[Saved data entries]
☆ ☆ ☆

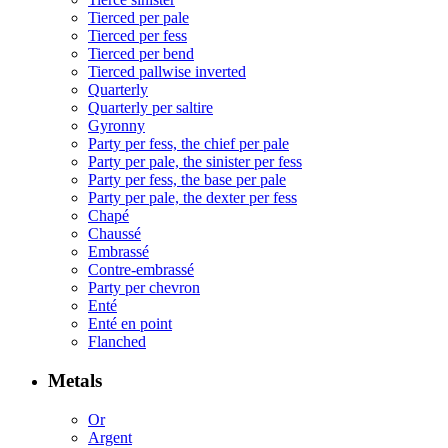
Tierced per pale
Tierced per fess
Tierced per bend
Tierced pallwise inverted
Quarterly
Quarterly per saltire
Gyronny
Party per fess, the chief per pale
Party per pale, the sinister per fess
Party per fess, the base per pale
Party per pale, the dexter per fess
Chapé
Chaussé
Embrassé
Contre-embrassé
Party per chevron
Enté
Enté en point
Flanched
Metals
Or
Argent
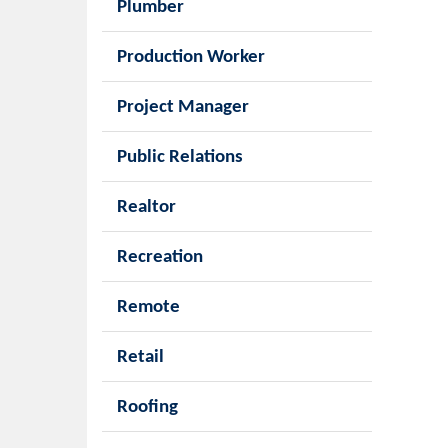
Plumber
Production Worker
Project Manager
Public Relations
Realtor
Recreation
Remote
Retail
Roofing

☆ ☆ ☆

**Problem statement:**
An exact copy of the records above is required, leaving out the pictures.

**Answer to the exercise:**
Tierced per pale
Tierced per fess
Tierced per bend
Tierced pallwise inverted
Quarterly
Quarterly per saltire
Gyronny
Party per fess, the chief per pale
Party per pale, the sinister per fess
Party per fess, the base per pale
Party per pale, the dexter per fess
Chapé
Chaussé
Embrassé
Contre-embrassé
Party per chevron
Enté
Enté en point
Flanched
Metals
Or
Argent
Plumber
Production Worker
Project Manager
Public Relations
Realtor
Recreation
Remote
Retail
Roofing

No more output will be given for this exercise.